EXERCISE DIRECTIONS:
Your result should be the lines holding the word "Menjadi", copied from the entries below.
BEGIN INPUT
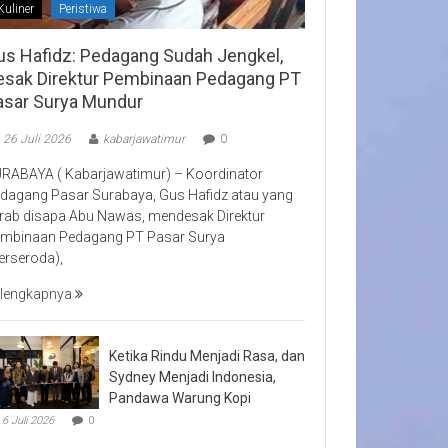
Kuliner
Peristiwa
us Hafidz: Pedagang Sudah Jengkel,
esak Direktur Pembinaan Pedagang PT
asar Surya Mundur
26 Juli 2026
kabarjawatimur
0
RABAYA ( Kabarjawatimur) – Koordinator
dagang Pasar Surabaya, Gus Hafidz atau yang
rab disapa Abu Nawas, mendesak Direktur
mbinaan Pedagang PT Pasar Surya
erseroda),
lengkapnya
Ketika Rindu Menjadi Rasa, dan
Sydney Menjadi Indonesia,
Pandawa Warung Kopi
6 Juli 2026
0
END INPUT
SOLUTION TO THIS TASK:
Ketika Rindu Menjadi Rasa, dan
Sydney Menjadi Indonesia,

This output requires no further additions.